Lystn, LLC (also doing business as Answers Pet Food; Lystn) is a pet food manufacturer of raw pet food. Lystn has been in a battle with FDA and the Colorado Department of Agriculture (CDA) since 2018 when CDA collected a sample of Lystn’s Straight Beef Formula for Dogs that allegedly tested positive for Salmonella and Listeria monocytogenes. On January 9, 2019, FDA issued a Public Warning Notice cautioning consumers about Lystn’s Straight Beef Formula for Dogs because, according to FDA, the product represented a serious threat to human and animal health due to the presence of Salmonella.
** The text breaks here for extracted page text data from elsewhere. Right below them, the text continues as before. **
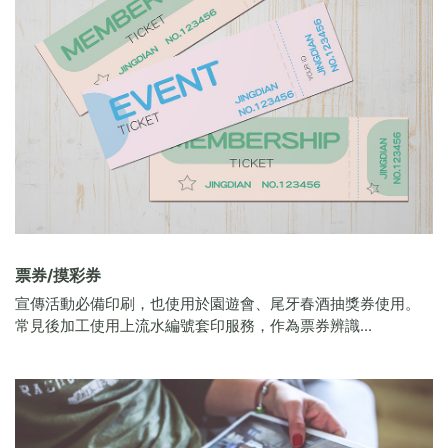
票券/摸彩券
宣傳活動必備印刷，也使用於園遊會、尾牙春酒抽獎券使用。
常見後加工使用上流水編號套印服務，作為票券辨識...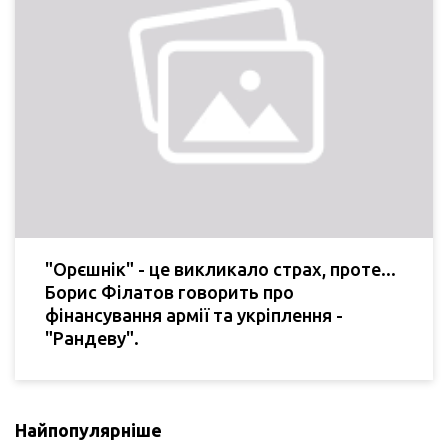
"Орєшнік" - це викликало страх, проте...
Борис Філатов говорить про
фінансування армії та укріплення -
"Рандеву".
Найпопулярніше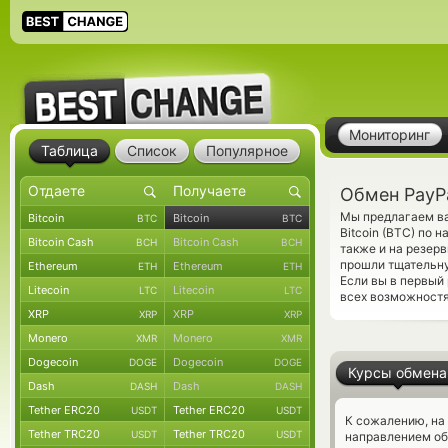
Мониторинг
Таблица
Список
Популярное
Обмен PayPa
Мы предлагаем ва
Bitcoin
Bitcoin
BTC
BTC
Bitcoin (BTC) по 
Bitcoin Cash
Bitcoin Cash
BCH
BCH
также и на резер
прошли тщательну
Ethereum
Ethereum
ETH
ETH
Если вы в первый
Litecoin
Litecoin
LTC
LTC
всех возможностя
XRP
XRP
XRP
XRP
Monero
Monero
XMR
XMR
Dogecoin
Dogecoin
DOGE
DOGE
Курсы обмена
Dash
Dash
DASH
DASH
Tether ERC20
Tether ERC20
USDT
USDT
К сожалению, на
Tether TRC20
Tether TRC20
USDT
USDT
направлением о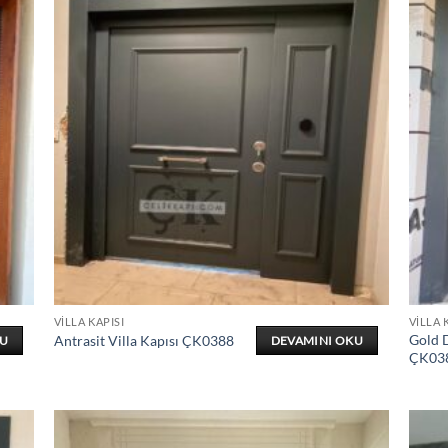
VILLA KAPISI
VILLA 
Gold D
Antrasit Villa Kapısı ÇK0388
KU
DEVAMINI OKU
ÇK03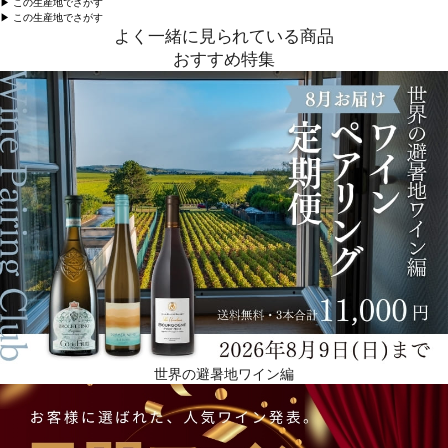
▶︎ この生産地でさがす
▶︎ この生産地でさがす
よく一緒に見られている商品
おすすめ特集
世界の避暑地ワイン編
CDA pursued action against the Company in the Colorado Office of Administrative Courts based on the positive sample. Lystn attributed CDA’s enforcement action to FDA, alleging that FDA “through the CDA, ha[d] chosen to prosecute [the Company] for alleged violations” of FDA’s compliance policy guide, Salmonella in Food for Animals (CPG). This CPG states that “FDA considers a pet food to be adulterated under . . . 21 U.S.C. 342(a)(1) when it is contaminated with Salmonella and will not subsequently undergo a commercial heat step or other commercial process that will kill the Salmonella” and identifies criteria for determining whether such pet food should be subject to seizure. The Association of American Feed Control Officials’ (AAFCO) model bill and regulations and the CDA definition of “adulteration” mirror, or are similar to, FDA’s definition of “adulteration” in the CPG.
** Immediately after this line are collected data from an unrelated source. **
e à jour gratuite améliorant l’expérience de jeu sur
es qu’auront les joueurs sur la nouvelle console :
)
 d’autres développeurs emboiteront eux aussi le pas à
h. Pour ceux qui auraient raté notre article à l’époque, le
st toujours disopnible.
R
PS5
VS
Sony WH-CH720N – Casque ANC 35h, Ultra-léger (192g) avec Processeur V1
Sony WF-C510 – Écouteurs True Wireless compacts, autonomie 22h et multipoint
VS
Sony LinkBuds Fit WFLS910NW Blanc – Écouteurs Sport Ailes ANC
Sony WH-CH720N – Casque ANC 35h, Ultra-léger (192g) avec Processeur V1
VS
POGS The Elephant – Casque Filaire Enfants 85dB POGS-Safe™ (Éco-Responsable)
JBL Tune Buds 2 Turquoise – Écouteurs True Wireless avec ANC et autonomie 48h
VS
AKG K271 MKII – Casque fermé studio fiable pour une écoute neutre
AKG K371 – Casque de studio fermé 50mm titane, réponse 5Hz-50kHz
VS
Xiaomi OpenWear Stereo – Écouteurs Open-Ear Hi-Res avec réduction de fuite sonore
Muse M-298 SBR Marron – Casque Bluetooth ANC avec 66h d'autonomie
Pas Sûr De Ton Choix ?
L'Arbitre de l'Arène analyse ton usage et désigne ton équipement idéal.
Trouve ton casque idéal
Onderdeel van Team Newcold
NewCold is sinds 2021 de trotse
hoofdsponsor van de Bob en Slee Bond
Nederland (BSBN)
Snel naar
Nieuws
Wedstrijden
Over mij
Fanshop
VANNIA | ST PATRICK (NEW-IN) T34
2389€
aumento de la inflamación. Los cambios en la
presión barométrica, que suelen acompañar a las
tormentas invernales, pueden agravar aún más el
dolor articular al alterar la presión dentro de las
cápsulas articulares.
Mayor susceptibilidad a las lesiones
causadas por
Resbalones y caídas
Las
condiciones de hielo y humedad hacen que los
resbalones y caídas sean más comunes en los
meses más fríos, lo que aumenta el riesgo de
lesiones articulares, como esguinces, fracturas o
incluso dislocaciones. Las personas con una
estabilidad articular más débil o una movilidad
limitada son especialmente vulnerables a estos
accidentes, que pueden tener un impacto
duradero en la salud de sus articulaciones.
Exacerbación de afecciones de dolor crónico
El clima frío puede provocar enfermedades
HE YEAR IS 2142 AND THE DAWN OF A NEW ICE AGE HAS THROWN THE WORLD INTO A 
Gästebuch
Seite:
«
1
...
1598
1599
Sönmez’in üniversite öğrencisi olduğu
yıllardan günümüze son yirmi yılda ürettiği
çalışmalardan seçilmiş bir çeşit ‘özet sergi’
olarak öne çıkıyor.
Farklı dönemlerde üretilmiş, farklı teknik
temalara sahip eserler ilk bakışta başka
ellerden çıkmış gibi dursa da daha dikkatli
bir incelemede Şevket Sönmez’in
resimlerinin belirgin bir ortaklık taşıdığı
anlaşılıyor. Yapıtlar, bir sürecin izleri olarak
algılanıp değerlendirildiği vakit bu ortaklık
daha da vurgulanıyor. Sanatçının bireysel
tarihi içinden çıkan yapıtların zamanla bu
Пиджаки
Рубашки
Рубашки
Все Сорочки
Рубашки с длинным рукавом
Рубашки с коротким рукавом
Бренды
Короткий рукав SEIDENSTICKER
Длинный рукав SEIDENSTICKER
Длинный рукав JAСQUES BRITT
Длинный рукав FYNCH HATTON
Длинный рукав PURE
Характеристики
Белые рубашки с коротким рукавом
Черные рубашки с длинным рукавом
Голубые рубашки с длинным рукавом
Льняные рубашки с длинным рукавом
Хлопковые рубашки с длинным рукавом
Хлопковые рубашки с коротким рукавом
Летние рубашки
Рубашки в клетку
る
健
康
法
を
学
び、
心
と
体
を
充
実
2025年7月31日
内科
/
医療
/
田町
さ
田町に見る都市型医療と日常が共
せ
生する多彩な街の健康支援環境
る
In July 2019, Lystn sued FDA, AAFCO, the CDA, three CDA employees, and HHS, in the U.S. District Court for the District of Colorado seeking a declaratory judgment that Lystn had been denied its due process rights and an injunction against FDA and AAFCO from applying and enforcing the CPG against Lystn. Specifically, Lystn sought to enjoin FDA and AAFCO from pursuing any pending enforcement action based on the CPG, preventing the reintroduction of similar CPGs, and expunging all claims and references related to Lystn’s distribution of an adulterated product related to the CPG. Defendants moved to dismiss plaintiff’s action alleging lack of subject matter jurisdiction (Federal and State defendants) and personal jurisdiction (AAFCO).
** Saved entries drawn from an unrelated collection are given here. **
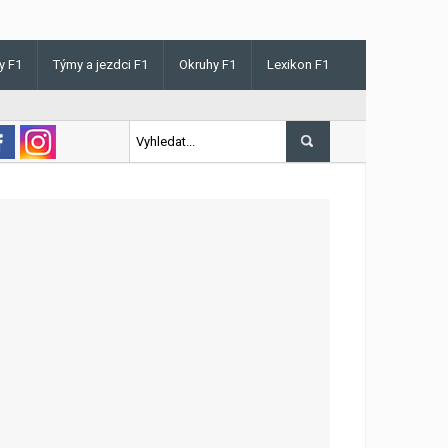
y F1
Týmy a jezdci F1
Okruhy F1
Lexikon F1
is v Maďarsku letos poprvé vyhrál kvalifikaci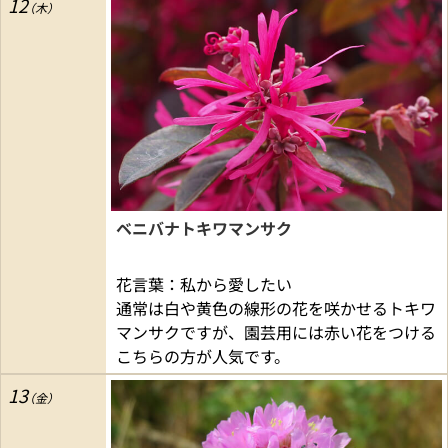
12
ベニバナトキワマンサク
花言葉：私から愛したい
通常は白や黄色の線形の花を咲かせるトキワ
マンサクですが、園芸用には赤い花をつける
こちらの方が人気です。
13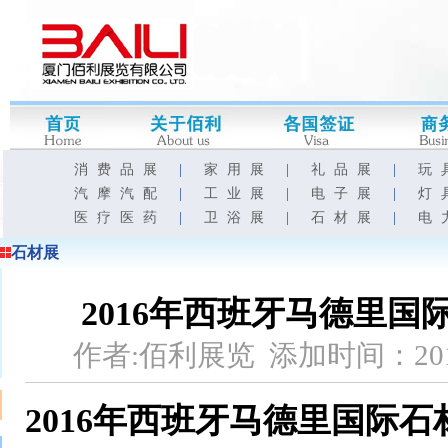
消费品展
|
家用展
|
礼品展
|
玩
汽摩汽配
|
工业展
|
电子展
|
灯
医疗医药
|
卫浴展
|
石材展
|
电
石材展
2016年西班牙马德里国际
作者:佰利展览 添加时间：201
2016年西班牙马德里国际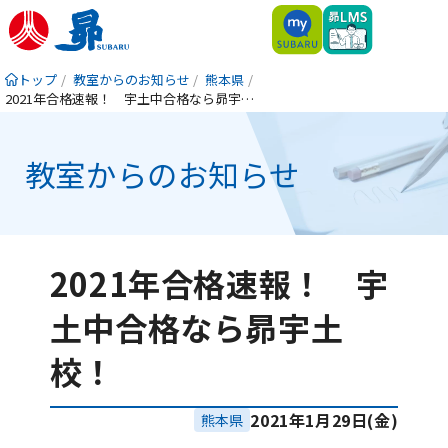
トップ
教室からのお知らせ
熊本県
2021年合格速報！ 宇土中合格なら昴宇土校！
教室からのお知らせ
2021年合格速報！ 宇
土中合格なら昴宇土
校！
2021年1月29日(金)
熊本県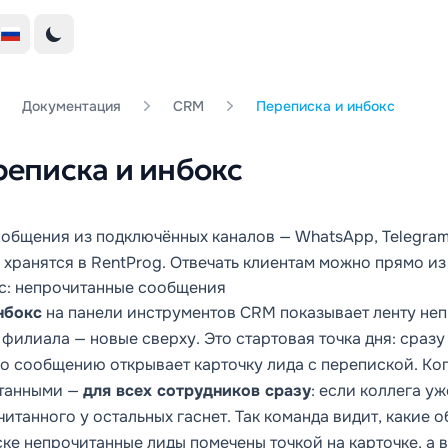
Документация
CRM
Переписка и инбокс
еписка и инбокс
ообщения из подключённых каналов — WhatsApp, Telegram,
 хранятся в RentProg. Отвечать клиентам можно прямо из
с: непрочитанные сообщения
нбокс
на панели инструментов CRM показывает ленту не
филиала — новые сверху. Это стартовая точка дня: сразу
по сообщению открывает карточку лида с перепиской. Ког
танными —
для всех сотрудников сразу
: если коллега у
итанного у остальных гаснет. Так команда видит, какие 
ке непрочитанные лиды помечены точкой на карточке, а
The Court granted all motions to dismiss. It dismissed the action against federal defendants because, according to the Court, the CPG does not constitute final agency action. Instead, the CPG “simply provides information to staff members concerning the interpretation of 21 C.F.R. § 342(a)(1)” to determine if administrative actions are necessary; the CPG does not create a legal right, instead “FDA’s enforcement power stems from 21 U.S.C. § 334.” The Court compared FDA’s public warning to a warning letter, which, as the Court noted does not constitute final agency action either.
Plaintiff’s argument that CDA’s enforcement action was a “thinly-veiled enforcement attempt by . . . FDA” because FDA compels states regulatory agencies to enforce the CPG (a “shadow regulation”) in exchange for FDA funding, also failed because, according to the Court, Plaintiff did not provide evidence that CDA’s action was at the behest of FDA. Moreover, even if it had done so, CDA’s acts of collecting samples and initiation of an investigation did not constitute final agency action.
The action against the State Defendants also was dismissed because the Administrative Procedure Act (APA) does not create a private cause of action against State Agencies. Plaintiff claimed that the State agencies were a vehicle of FDA, but the Court determined that there was insufficient evidence of a connection between the State Agencies and FDA to create subject matter jurisdiction. Thus, the State agencies could not be sued for a violation of the federal APA.
The Court dismissed the case with prejudice. As suggested by the title, this action concerned a company suing FDA pre-enforcement, not a company defending against FDA’s final action.